Wednesday, June 25, 2014

Part III of III - Untamed New England, the final days.

Our group making our way through the Kennebec gorge. Note the person in the raft pointing and talking and distinctly not paddling. Yep, that's me. Photo Vladimir Bukalo.
" When there is an element of the unknown and questions of probability of success you tend to attract people that are not driven by ego but rather by a sense of adventure and an internal drive that requires little or no external recognition." - author unknown, but perfectly spoken.

The scene at Harris station was pure chaos. Throughout the night 20 or more teams arrived and camped out for whatever time would remain of the blackout before the dam release at 10:30 AM on the Kennebec. Tents popped up everywhere, bodies filled the bath house of the campground; some even slept in the empty U-Haul staged to transport our bikes to the next transition. It was here that my GI system decided to revolt and I spent several hours with an unhappy colon. I normally don't feel like eating during races, so staying fueled and hydrated was going to be exceptionally difficult for a while.

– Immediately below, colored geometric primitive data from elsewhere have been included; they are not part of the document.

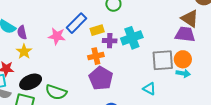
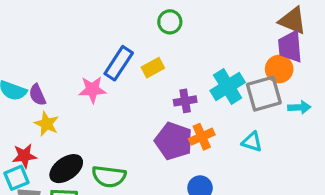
purple trapezoid: (185, 34) -> (290, 47), turned -90
cyan cross: (132, 38) -> (228, 86), moved
purple cross: (110, 41) -> (185, 101), moved
orange cross: (96, 56) -> (202, 137), moved
orange circle: (183, 59) -> (279, 69), moved

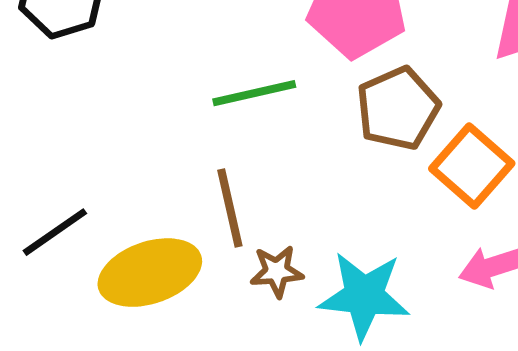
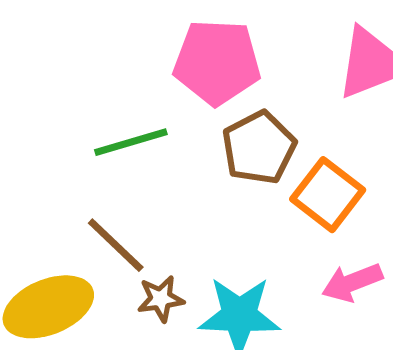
brown line: (230, 208) -> (116, 245), turned -30

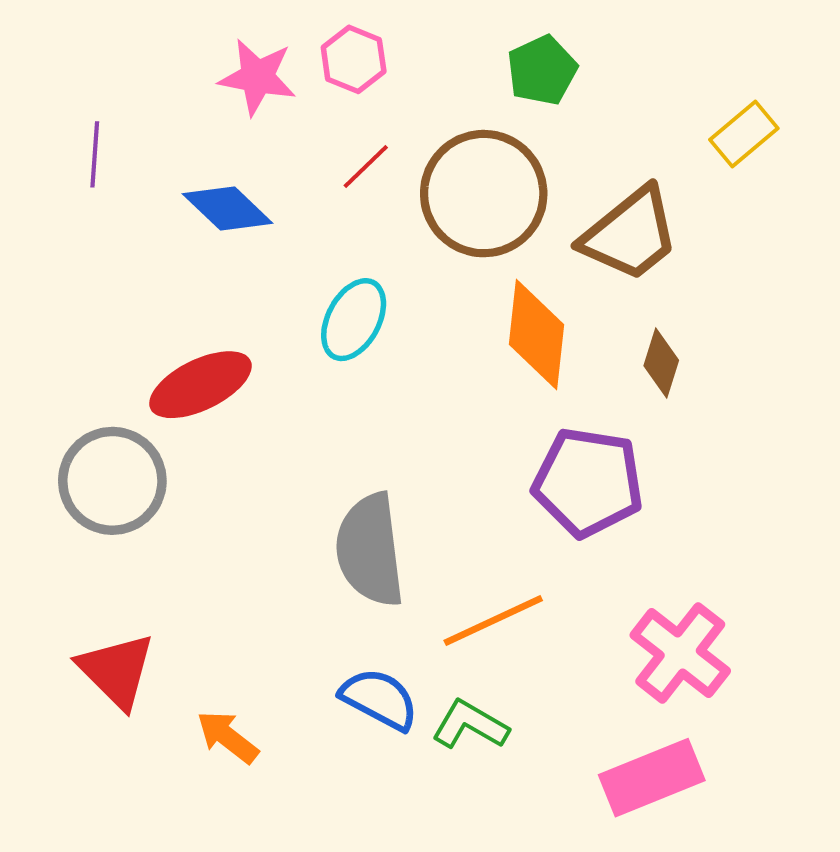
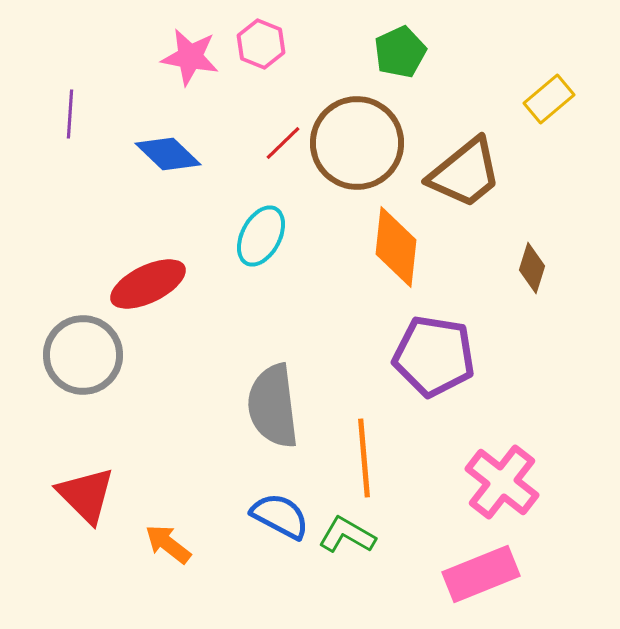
red line: (366, 166) -> (283, 143), moved
brown diamond: (661, 363) -> (532, 268), moved
orange line: (493, 620) -> (364, 458), turned -70

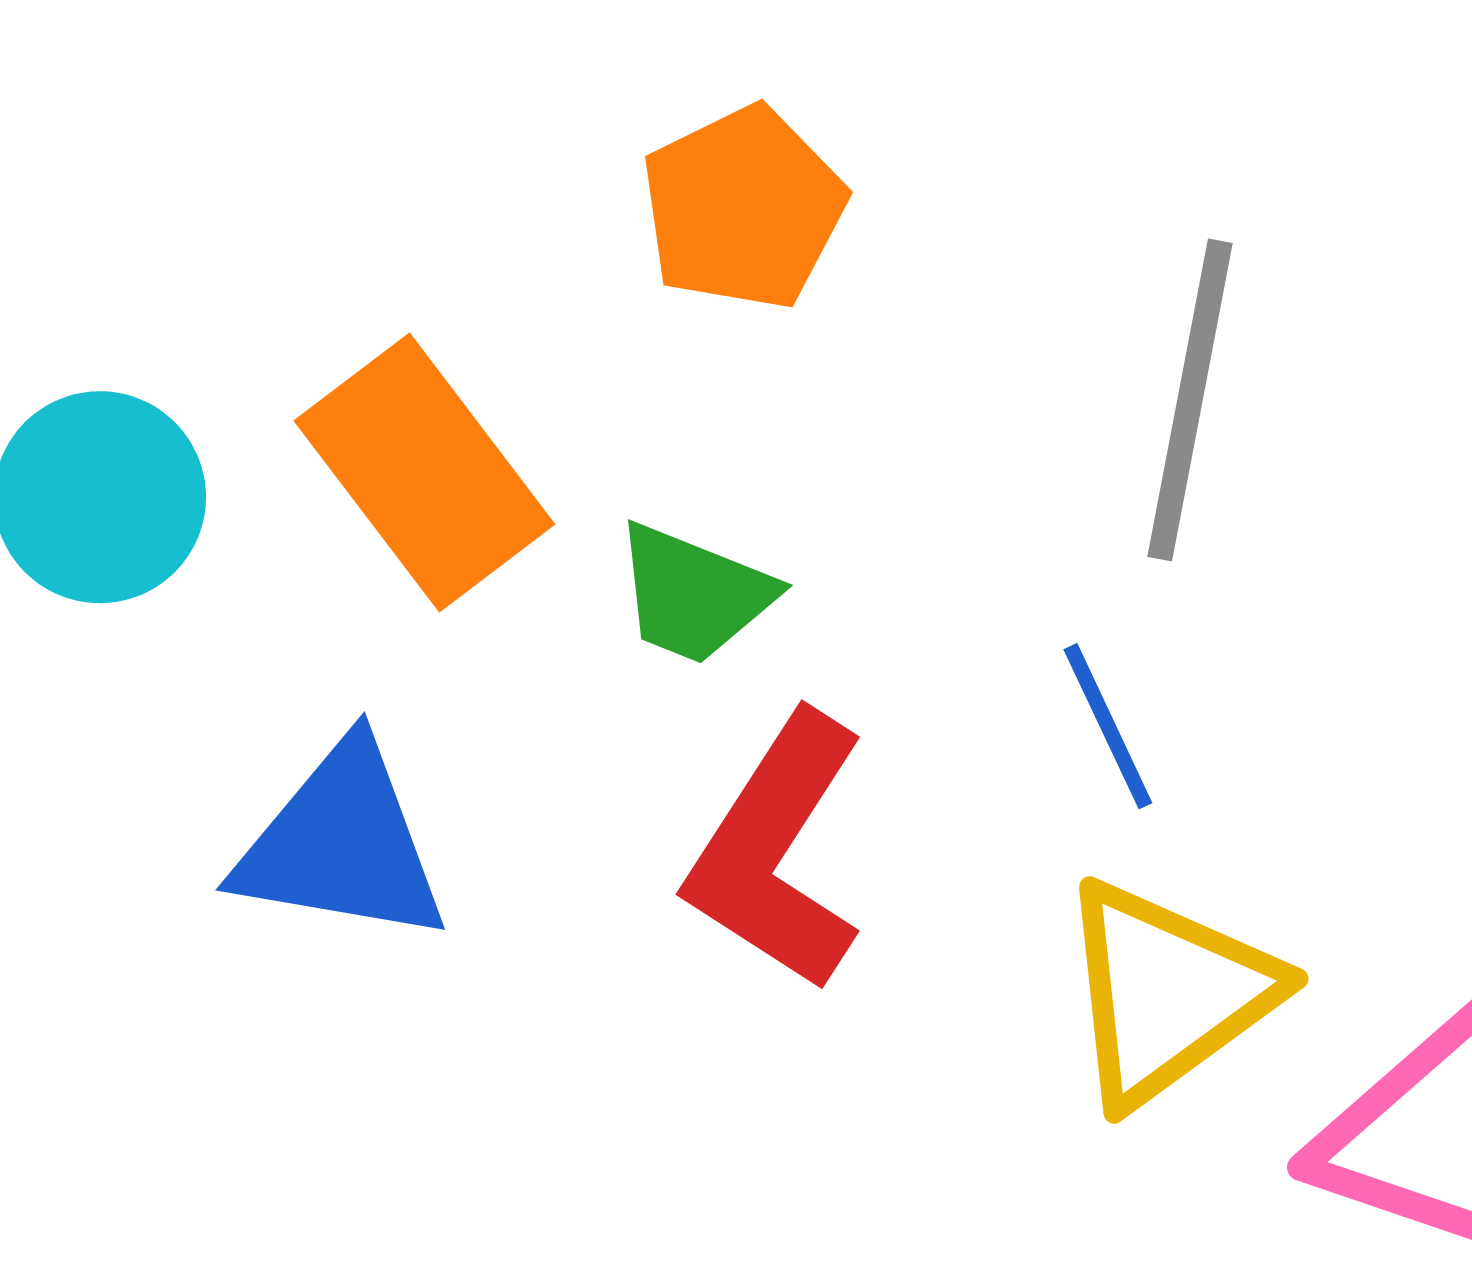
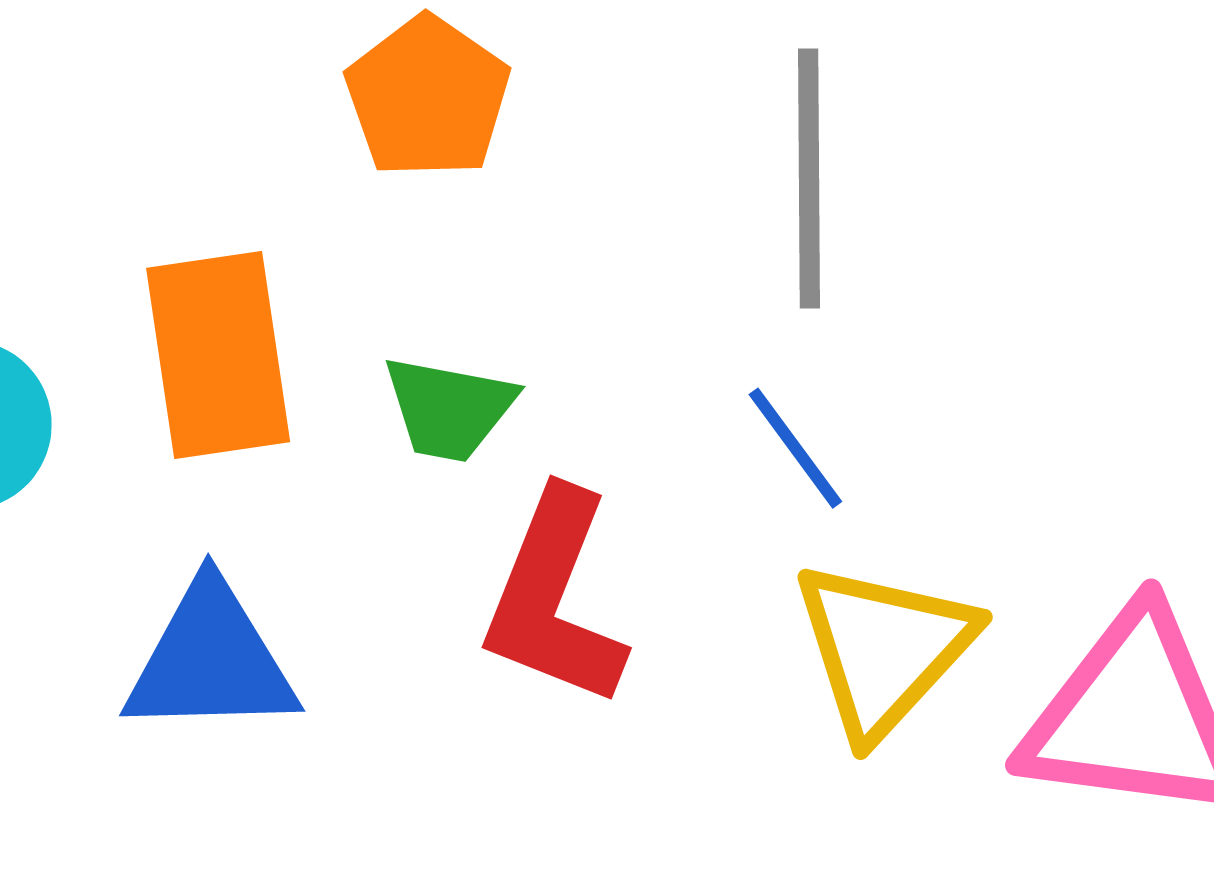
orange rectangle: (424, 473) -> (218, 355), turned 40

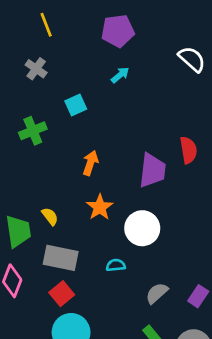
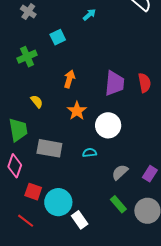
red semicircle: (188, 150) -> (144, 83), moved
yellow semicircle: (50, 216) -> (37, 101), moved
red square: (62, 294) -> (33, 192), moved, turned -30

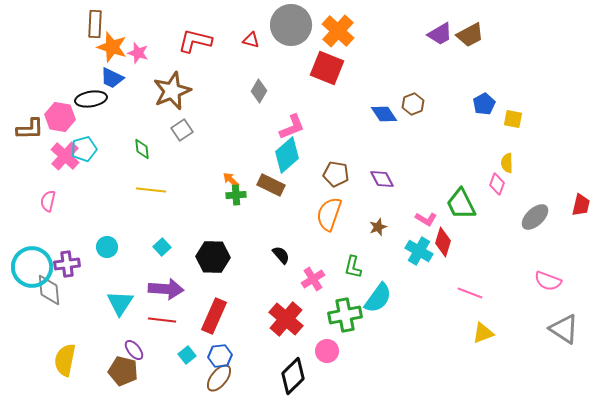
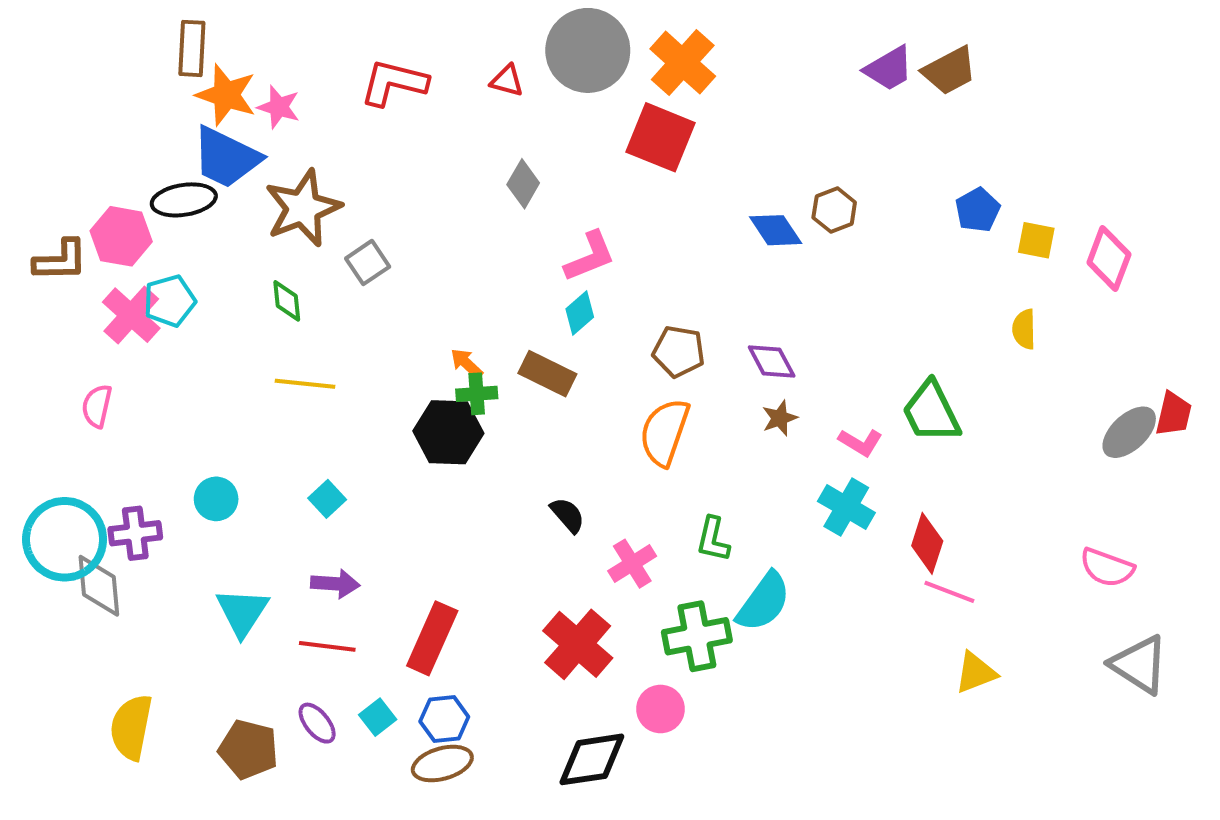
blue trapezoid: (112, 78) -> (226, 157), size x1.5
brown star: (172, 91) -> (303, 208), moved
cyan diamond: (287, 155) -> (580, 313), size x0.6
pink diamond: (497, 184) -> (1109, 258), moved, size x1.4
gray ellipse: (535, 217) -> (1129, 432), moved
brown star: (378, 227) -> (780, 418), moved
red diamond: (443, 242) -> (927, 543), moved
black hexagon: (213, 257) -> (448, 432), moved
purple arrow: (166, 289) -> (335, 584), size x0.7
purple ellipse: (134, 350) -> (317, 723), moved
black diamond: (293, 376) -> (592, 759), turned 36
brown ellipse: (219, 378) -> (442, 764), turned 36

I doubled my intake of Hammer Endurolytes hoping to maintain some sort of electrolyte balance. It proved to work OK and when it was time to gather my stuff the agony seemed to have passed.

We ran the upper gorge of the Kennebec with Mark of Northern Outdoors as our guide. Even though we were given specific instructions not to "race" the gorge or pass other rafts, Mark's competitive spirit was evident. He wanted to catch the elite pro teams in front of us and even voluntarily jumped out of the
My friend Kim Lyman prepping her crew, the eventual winners, for their trip down
 the gorge. No pressure there Kim. Photo Untamed New England.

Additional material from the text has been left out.